First, the Second Circuit accepted the same broad approach to the issue of transformation as has become common in other decisions. It is not just actual changes to the original work that can support a finding of transformation, but a “different purpose… new expression, meaning or message.” And, as I said, the Court appealed to a broad consensus across the country in defining transformation this way.
Second, the Second Circuit held that the lower court was wrong to find that digitization for the purpose of facilitating access for persons with visual or print disabilities was transformative, but found that it was fair use nevertheless. This is important, because in the Georgia State appeal the plaintiffs are arguing that because Judge Evans found that copying for electronic reserves was not transformative, she was in error to still find fair use.

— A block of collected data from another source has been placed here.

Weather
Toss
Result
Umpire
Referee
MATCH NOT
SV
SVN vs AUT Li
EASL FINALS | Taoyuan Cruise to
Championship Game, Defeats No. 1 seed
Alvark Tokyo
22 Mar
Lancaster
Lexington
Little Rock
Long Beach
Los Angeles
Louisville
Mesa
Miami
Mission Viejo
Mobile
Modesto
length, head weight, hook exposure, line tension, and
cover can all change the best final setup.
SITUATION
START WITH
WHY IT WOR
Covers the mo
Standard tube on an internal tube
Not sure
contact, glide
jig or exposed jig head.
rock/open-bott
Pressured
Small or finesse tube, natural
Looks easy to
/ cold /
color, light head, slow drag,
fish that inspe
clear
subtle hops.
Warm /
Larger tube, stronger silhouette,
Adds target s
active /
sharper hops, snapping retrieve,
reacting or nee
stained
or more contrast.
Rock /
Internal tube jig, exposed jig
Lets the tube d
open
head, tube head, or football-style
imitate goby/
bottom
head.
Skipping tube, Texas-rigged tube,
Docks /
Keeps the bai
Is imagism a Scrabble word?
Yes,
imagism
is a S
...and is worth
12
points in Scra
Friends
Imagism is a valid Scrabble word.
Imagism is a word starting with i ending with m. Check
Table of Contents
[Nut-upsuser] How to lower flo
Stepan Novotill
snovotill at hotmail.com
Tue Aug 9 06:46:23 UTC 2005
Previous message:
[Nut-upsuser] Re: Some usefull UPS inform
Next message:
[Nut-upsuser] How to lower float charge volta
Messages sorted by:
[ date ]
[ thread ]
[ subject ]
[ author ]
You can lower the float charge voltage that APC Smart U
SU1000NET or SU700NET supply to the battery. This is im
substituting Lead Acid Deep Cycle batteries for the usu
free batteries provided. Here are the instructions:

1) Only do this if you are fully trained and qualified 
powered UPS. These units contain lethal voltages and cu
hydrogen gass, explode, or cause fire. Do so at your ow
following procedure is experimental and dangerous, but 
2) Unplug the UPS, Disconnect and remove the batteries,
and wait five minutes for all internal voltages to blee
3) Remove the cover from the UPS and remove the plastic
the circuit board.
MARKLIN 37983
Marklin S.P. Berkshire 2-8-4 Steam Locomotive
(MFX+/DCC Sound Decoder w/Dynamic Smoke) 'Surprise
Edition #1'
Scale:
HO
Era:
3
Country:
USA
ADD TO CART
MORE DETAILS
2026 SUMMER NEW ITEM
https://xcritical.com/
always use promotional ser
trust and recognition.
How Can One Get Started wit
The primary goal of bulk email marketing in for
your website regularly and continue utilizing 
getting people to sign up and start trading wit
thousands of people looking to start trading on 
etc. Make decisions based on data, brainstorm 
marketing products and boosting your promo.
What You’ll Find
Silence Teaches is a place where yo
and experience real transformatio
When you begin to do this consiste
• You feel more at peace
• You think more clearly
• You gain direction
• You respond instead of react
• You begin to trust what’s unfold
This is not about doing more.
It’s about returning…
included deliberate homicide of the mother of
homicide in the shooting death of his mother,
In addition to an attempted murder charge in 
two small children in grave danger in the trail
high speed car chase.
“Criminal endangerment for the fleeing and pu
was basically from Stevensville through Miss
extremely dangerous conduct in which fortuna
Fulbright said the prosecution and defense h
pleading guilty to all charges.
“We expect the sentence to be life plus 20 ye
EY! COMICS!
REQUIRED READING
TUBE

But in the HathiTrust case the Second Circuit recognizes what is there for all who read Supreme Court opinions to see, that when a use is transformative it is very likely to be fair use, but when it is not transformative, it can still be fair use if a careful analysis of the factors indicates that conclusion. That is what the Second Circuit finds in regard to HathiTrust and its copies for the disabled, and it is what Judge Evans found in GSU. Both were correct decisions in keeping with the clear precedent from the Supreme Court.

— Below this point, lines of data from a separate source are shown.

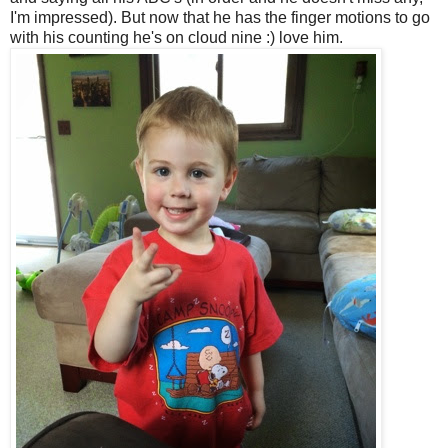
I'm impressed). But now that he has the finger motions to go
with his counting he's on cloud nine :) love him.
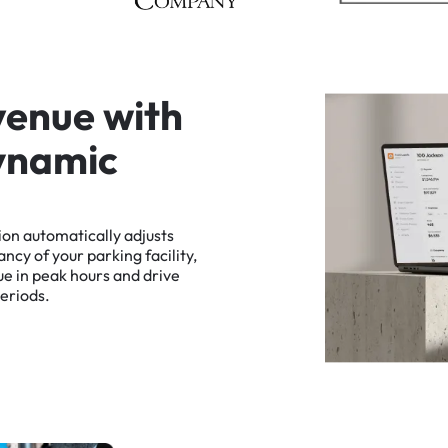
v
e
n
u
e
w
i
t
h
y
n
a
m
i
c
ion
automatically
adjusts
ancy
of
your
parking
facility,
ue
in
peak
hours
and
drive
eriods.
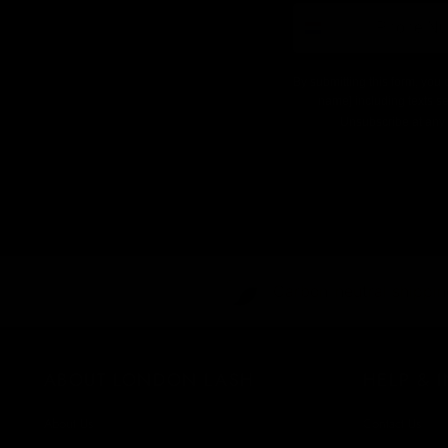
number
By submitting this form, you 
name] including texts se
Unsubscribe at any 
Carbon-neutral shipping
ABOUT LONDON LASH
HELP & 
About Us
Contact Us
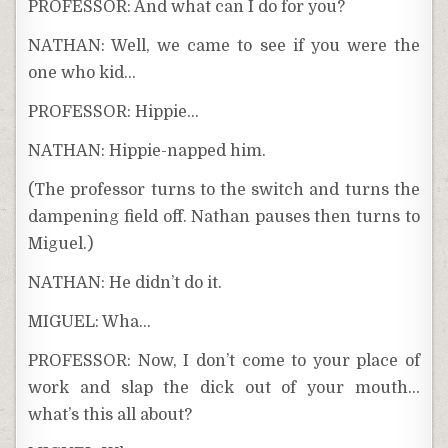
PROFESSOR: And what can I do for you?
NATHAN: Well, we came to see if you were the
one who kid…
PROFESSOR: Hippie…
NATHAN: Hippie-napped him.
(The professor turns to the switch and turns the
dampening field off. Nathan pauses then turns to
Miguel.)
NATHAN: He didn’t do it.
MIGUEL: Wha…
PROFESSOR: Now, I don’t come to your place of
work and slap the dick out of your mouth…
what’s this all about?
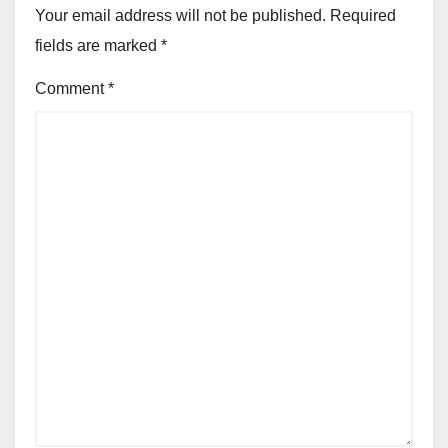
Your email address will not be published.
Required
fields are marked
*
Comment
*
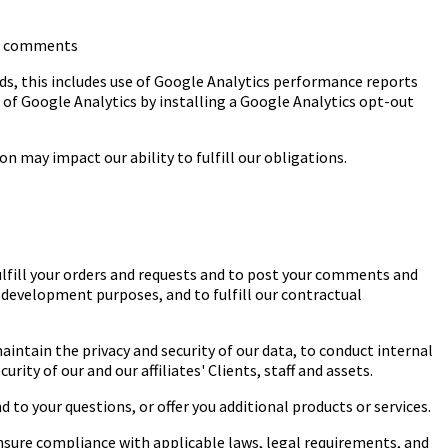
and comments
ds, this includes use of Google Analytics performance reports
t of Google Analytics by installing a Google Analytics opt-out
n may impact our ability to fulfill our obligations.
ulfill your orders and requests and to post your comments and
 development purposes, and to fulfill our contractual
intain the privacy and security of our data, to conduct internal
ity of our and our affiliates' Clients, staff and assets.
o your questions, or offer you additional products or services.
sure compliance with applicable laws, legal requirements, and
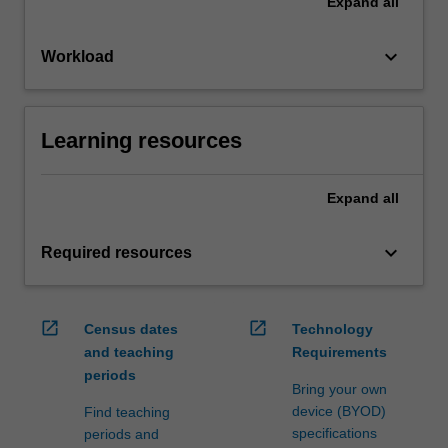
Expand
all
keyboard_arrow_down
Workload
Learning resources
Expand
all
keyboard_arrow_down
Required resources
open_in_new
open_in_new
Census dates
Technology
and teaching
Requirements
periods
Bring your own
device (BYOD)
Find teaching
specifications
periods and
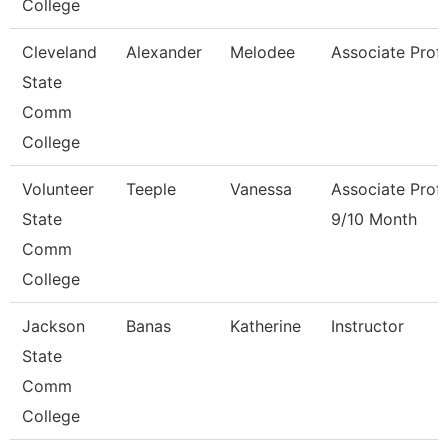
College
Cleveland
Alexander
Melodee
Associate Prof
State
Comm
College
Volunteer
Teeple
Vanessa
Associate Prof
State
9/10 Month
Comm
College
Jackson
Banas
Katherine
Instructor
State
Comm
College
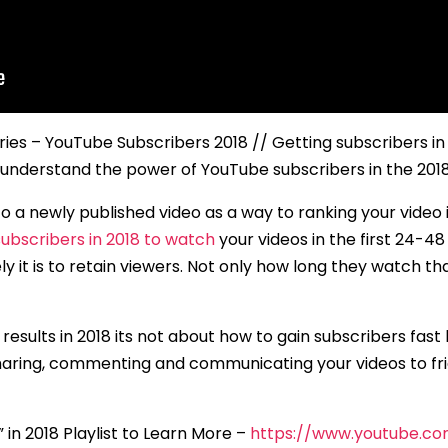
ries – YouTube Subscribers 2018 // Getting subscribers in
 understand the power of YouTube subscribers in the 20
 to a newly published video as a way to ranking your video
ubscribers in 2018 to watch
your videos in the first 24-
ly it is to retain viewers. Not only how long they watch t
esults in 2018 its not about how to gain subscribers fast
haring, commenting and communicating your videos to fri
n 2018 Playlist to Learn More –
https://www.youtube.c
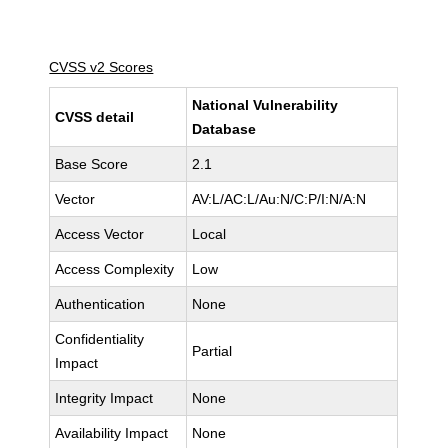
CVSS v2 Scores
National Vulnerability
CVSS detail
Database
Base Score
2.1
Vector
AV:L/AC:L/Au:N/C:P/I:N/A:N
Access Vector
Local
Access Complexity
Low
Authentication
None
Confidentiality
Partial
Impact
Integrity Impact
None
Availability Impact
None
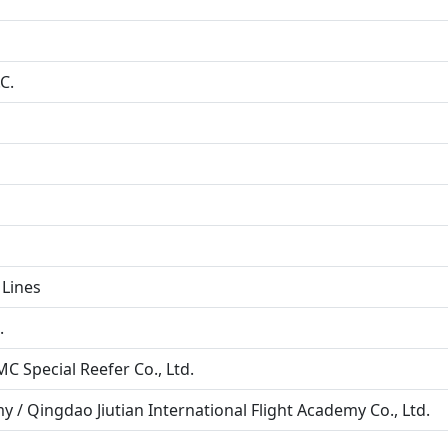
C.
 Lines
.
 Special Reefer Co., Ltd.
y / Qingdao Jiutian International Flight Academy Co., Ltd.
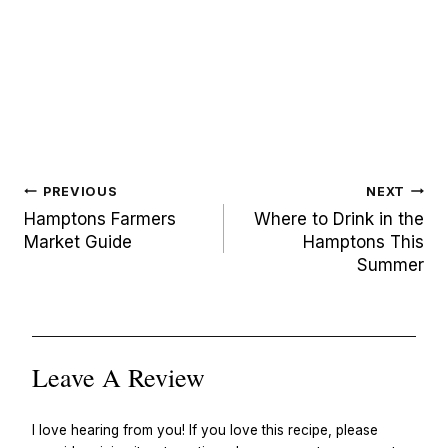
Post
PREVIOUS
NEXT
navigation
Hamptons Farmers
Where to Drink in the
Market Guide
Hamptons This
Summer
Leave A Review
I love hearing from you! If you love this recipe, please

Finally, there is the oddity of the Second Circuit panel’s treatment of the fourth fair use factor when it is analyzing the indexing function of HathiTrust. First, the appellate panel calls the fourth factor the most important consideration, and cites the case of Harper & Row v. The Nation for that proposition. But the Supreme Court really renounced that position 20 years ago in the “Oh Pretty Woman” case, so this is the first part of the oddity. The Second Circuit then goes on to define the idea of market harm very narrowly, saying that the only harm to a market that is recognized for the purpose of the fourth fair use factor is when “the secondary use serves as a substitute for the original work.” This seems to be how the court aligns itself with the ruling in “Pretty Woman,” but it is a strange way to get there. The effect of this proposition is to rule out consideration of almost all licensing markets when looking at the fourth factor. This is a conclusion that must be causing serious heartburn in the publishing community. While the Authors Guild continues to make fair use easier and more inclusive with their absurd litigation campaign, they cannot be winning themselves many friends amongst rights holders.

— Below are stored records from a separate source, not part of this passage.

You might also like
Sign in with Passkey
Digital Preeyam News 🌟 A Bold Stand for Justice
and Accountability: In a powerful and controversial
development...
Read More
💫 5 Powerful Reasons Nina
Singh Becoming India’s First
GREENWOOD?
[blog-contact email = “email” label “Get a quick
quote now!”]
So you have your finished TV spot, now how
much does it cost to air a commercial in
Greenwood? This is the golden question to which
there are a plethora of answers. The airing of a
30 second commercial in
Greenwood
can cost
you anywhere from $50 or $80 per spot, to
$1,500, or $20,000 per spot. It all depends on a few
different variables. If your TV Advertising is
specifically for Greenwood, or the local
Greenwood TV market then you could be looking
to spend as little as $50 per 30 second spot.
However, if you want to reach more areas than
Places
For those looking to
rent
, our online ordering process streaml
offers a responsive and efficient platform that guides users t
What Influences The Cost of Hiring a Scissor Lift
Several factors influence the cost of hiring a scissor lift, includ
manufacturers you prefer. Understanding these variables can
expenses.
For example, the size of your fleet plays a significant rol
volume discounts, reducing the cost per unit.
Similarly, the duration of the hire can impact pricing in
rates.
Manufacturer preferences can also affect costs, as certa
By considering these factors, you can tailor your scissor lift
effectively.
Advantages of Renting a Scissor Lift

The bottom line is that this decision is very good for libraries and others who depend on fair use. It adds another precedent and some additional bits of analysis to our claims of fair use. But we should recognize that it grows out of what was a very dumb lawsuit to begin with. As is so often the case, we should be emboldened by this ruling, but not too much. The best protection the library community has against aggressive litigation is still, as it always has been, careful and responsible reflection. In that context, fair use is an increasingly safe option for us.